Skip site navigation (1) Skip section navigation (2)

Re: 12 disks raid setup

From: Greg Smith <gsmith(at)gregsmith(dot)com>
To: Franck Routier <franck(dot)routier(at)axege(dot)com>
Cc: pgsql-performance <pgsql-performance(at)postgresql(dot)org>
Subject: Re: 12 disks raid setup
Date: 2008-02-29 15:41:08
Message-ID: Pine.GSO.4.64.0802291019570.28452@westnet.com (view raw or flat)
Thread:
Lists: pgsql-performance
On Fri, 29 Feb 2008, Franck Routier wrote:

> my Raid controller is an Adaptec 31205 SAS/RAID controller. The battery
> was an option, but I didn't know it at purchase time. So I have no
> battery, but the whole system is on an UPS.

The UPS is of no help here.  The problem is that PostgreSQL forces the 
disk controller to commit WAL writes to disk after every transaction.  If 
you have a controller with a battery-backed cache, you can use that cache 
to buffer those writes and dramatically increase write performance.  The 
USP doesn't give you the same write guarantees.  Let's say someone trips 
over the server power cord (simplest example of a whole class of 
failures).  With the BBC controller, the cached writes will get committed 
when you plug the server back in.  If all you've got is a UPS, writes that 
didn't make it to disk before the outage are lost.  That means you can't 
buffer those writes without risking database corruption.
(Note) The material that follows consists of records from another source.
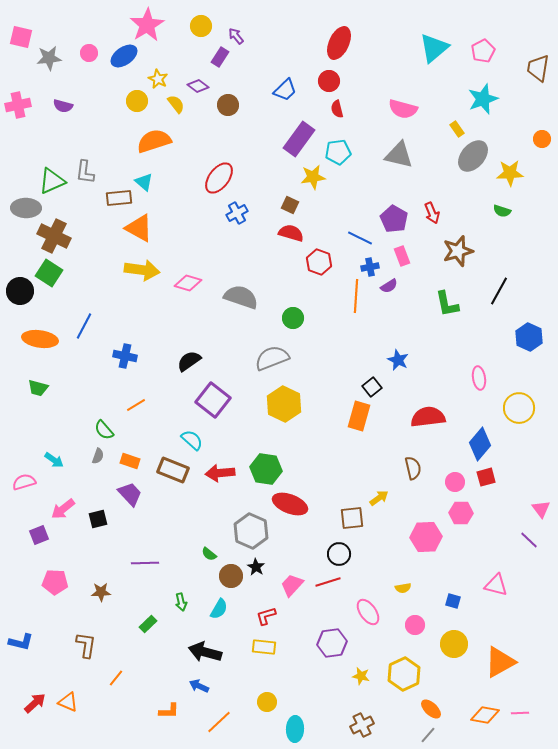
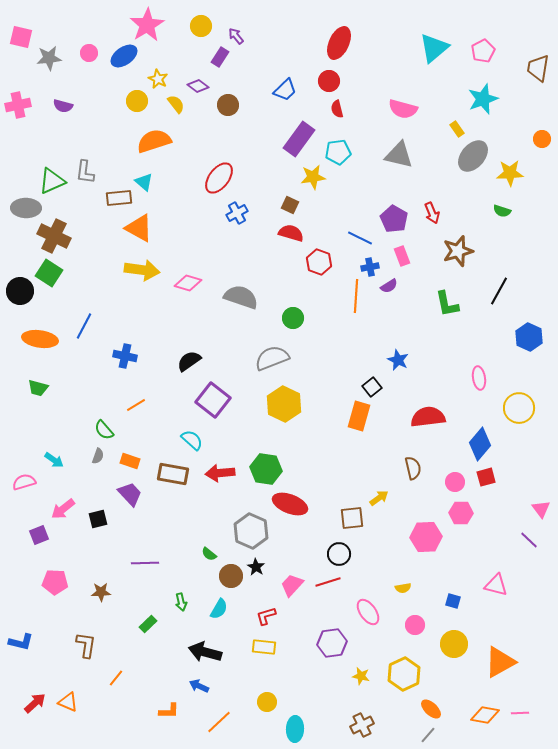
brown rectangle at (173, 470): moved 4 px down; rotated 12 degrees counterclockwise
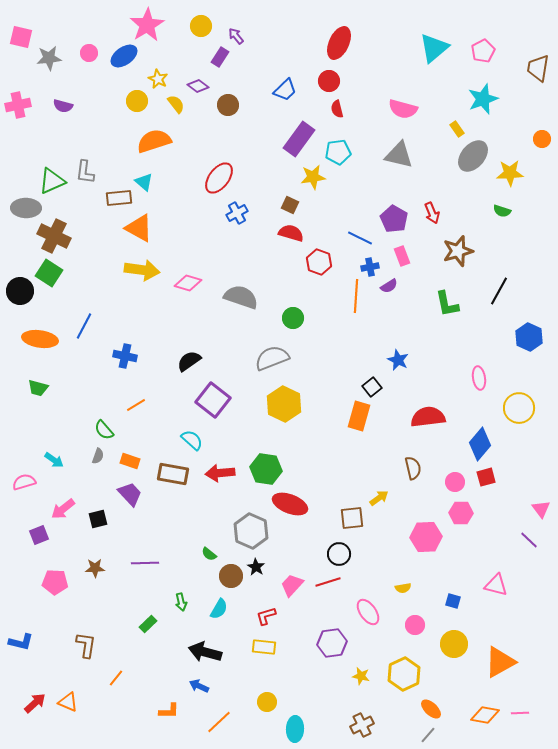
brown star at (101, 592): moved 6 px left, 24 px up
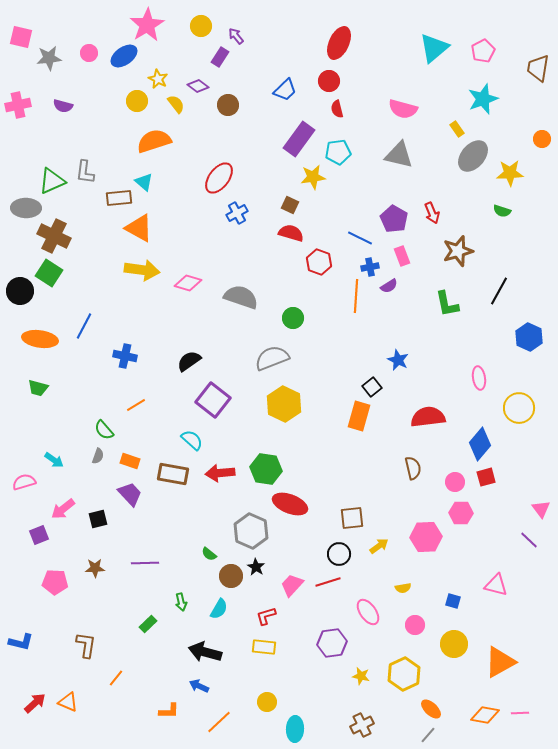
yellow arrow at (379, 498): moved 48 px down
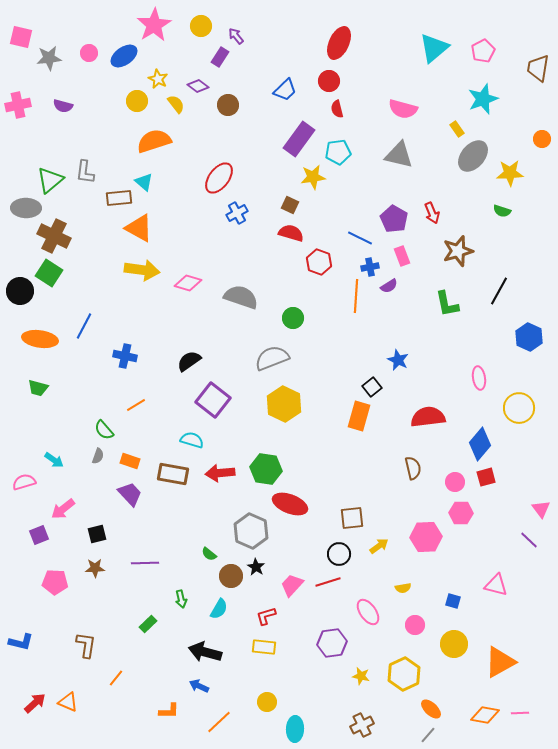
pink star at (147, 25): moved 7 px right
green triangle at (52, 181): moved 2 px left, 1 px up; rotated 16 degrees counterclockwise
cyan semicircle at (192, 440): rotated 25 degrees counterclockwise
black square at (98, 519): moved 1 px left, 15 px down
green arrow at (181, 602): moved 3 px up
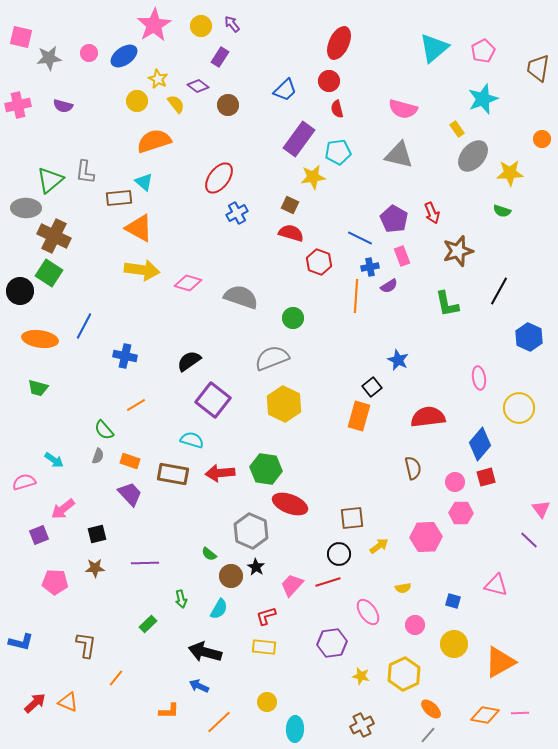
purple arrow at (236, 36): moved 4 px left, 12 px up
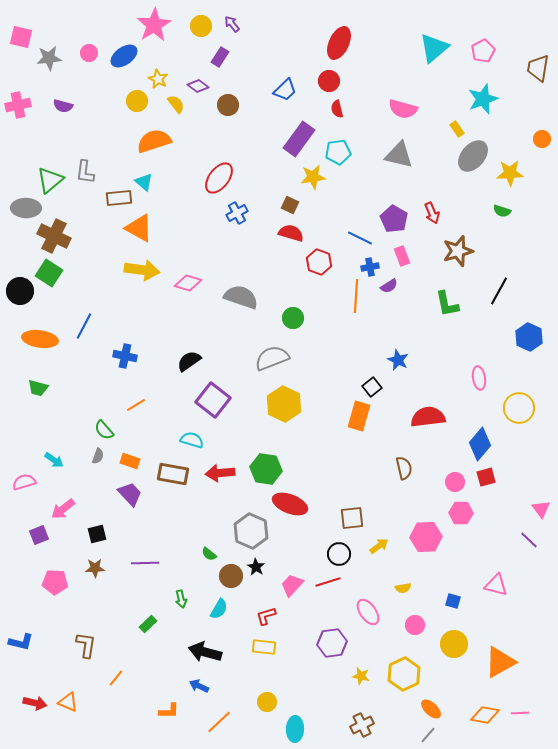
brown semicircle at (413, 468): moved 9 px left
red arrow at (35, 703): rotated 55 degrees clockwise
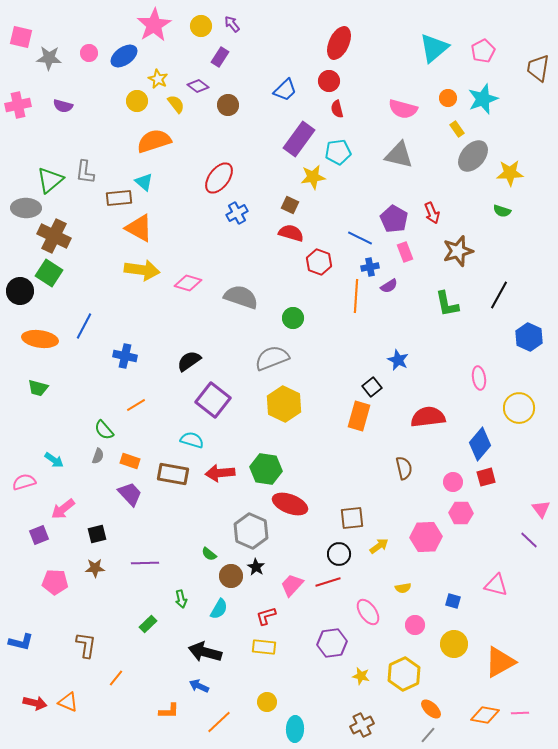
gray star at (49, 58): rotated 10 degrees clockwise
orange circle at (542, 139): moved 94 px left, 41 px up
pink rectangle at (402, 256): moved 3 px right, 4 px up
black line at (499, 291): moved 4 px down
pink circle at (455, 482): moved 2 px left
The general guideline here is that if you don't have a battery-backed 
cache on your controller, based on disk rotation speed you'll be limited 
to around 100 (7200 RPM) to 200 (15K RPM) commits/second per single 
client, with each commit facing around a 2-4ms delay.  That rises to 
perhaps 500/s total with lots of clients.  BBC configurations can easily 
clear 3000/s total and individual commits don't have that couple of ms 
delay.

> So in fact I think I will use md raid, but still don't know with which 
> layout (3x4 or 1x12).

The only real downside of md RAID is that if you lose the boot device it 
can be tricky to get the system to start again; hardware RAID hides that 
little detail from the BIOS.  Make sure you simulate a failure of the 
primary boot drive and are comfortable with recovering from that situation 
before you go into production with md.

The only way to know which layout will work better is to have a lot of 
knowledge of this application and how it bottlenecks under load.  If you 
know, for example, that there's a particular set of tables/indexes that 
are critical to real-time users, whereas others are only used by batch 
operations, things like that can be used to figure out how to optimize 
disk layout.  If you don't know your database to that level, put 
everything into one big array and forget about it; you won't do any better 
than that.

> What would you suggest as a benchmarking method ? Simply issue a few big
> queries that I expect to be usual and see how long it last, or is there
> a more convinient and or "scientific" method ?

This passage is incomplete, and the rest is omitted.